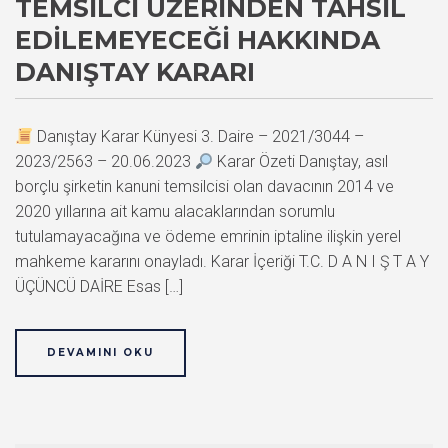
TEMSILCI ÜZERINDEN TAHSIL
EDILEMEYECEĞI HAKKINDA
DANIŞTAY KARARI
Danıştay Karar Künyesi 3. Daire – 2021/3044 –
2023/2563 – 20.06.2023
Karar Özeti Danıştay, asıl
borçlu şirketin kanuni temsilcisi olan davacının 2014 ve
2020 yıllarına ait kamu alacaklarından sorumlu
tutulamayacağına ve ödeme emrinin iptaline ilişkin yerel
mahkeme kararını onayladı. Karar İçeriği T.C. D A N I Ş T A Y
ÜÇÜNCÜ DAİRE Esas […]
DEVAMINI OKU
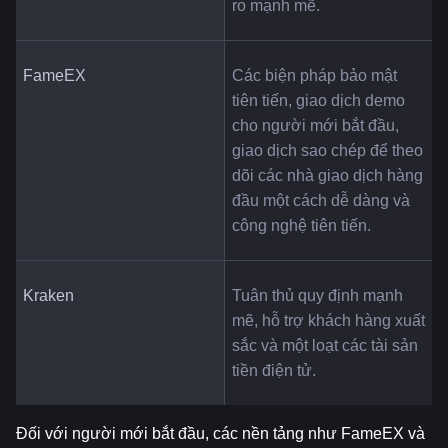
ro mạnh mẽ.
FameEX
Các biện pháp bảo mật 
tiên tiến, giao dịch demo 
cho người mới bắt đầu, 
giao dịch sao chép để theo 
dõi các nhà giao dịch hàng 
đầu một cách dễ dàng và 
công nghệ tiên tiến.
Kraken
Tuân thủ quy định mạnh 
mẽ, hỗ trợ khách hàng xuất 
sắc và một loạt các tài sản 
tiền điện tử.
Đối với người mới bắt đầu, các nền tảng như FameEX và 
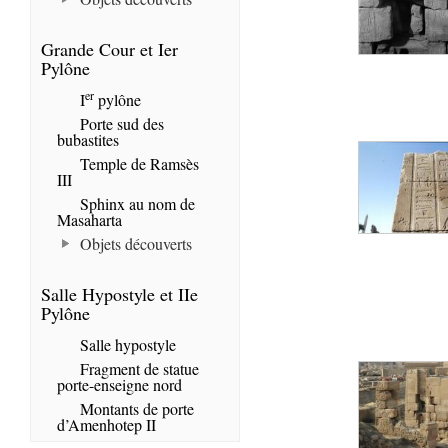
Grande Cour et Ier
Pylône
er
I
pylône
Porte sud des
bubastites
Temple de Ramsès
III
Sphinx au nom de
Masaharta
Objets découverts
Salle Hypostyle et IIe
Pylône
Salle hypostyle
Fragment de statue
porte-enseigne nord
Montants de porte
d’Amenhotep II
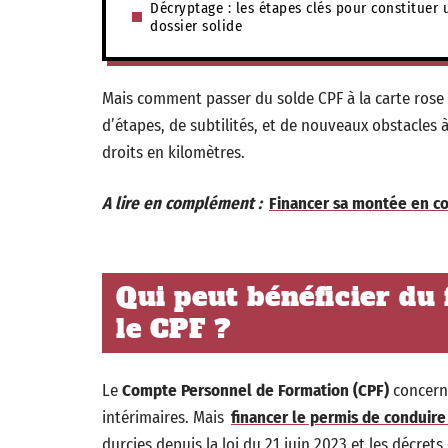
Décryptage : les étapes clés pour constituer 
dossier solide
Mais comment passer du solde CPF à la carte rose 
d’étapes, de subtilités, et de nouveaux obstacles 
droits en kilomètres.
A lire en complément :
Financer sa montée en c
Qui peut bénéficier du
le CPF ?
Le
Compte Personnel de Formation (CPF)
concerne
intérimaires. Mais
financer le permis de conduire
durcies depuis la loi du 21 juin 2023 et les décret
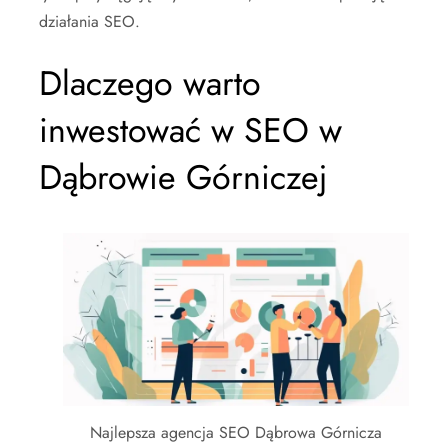
działania SEO.
Dlaczego warto
inwestować w SEO w
Dąbrowie Górniczej
Najlepsza agencja SEO Dąbrowa Górnicza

WHAT YOU HAVE TO DO -> Which lines in the records above hold the string "Mais"? Copy each of them.

RESPONSE TO THE EXERCISE ->
Mais comment passer du solde CPF à la carte rose 
intérimaires. Mais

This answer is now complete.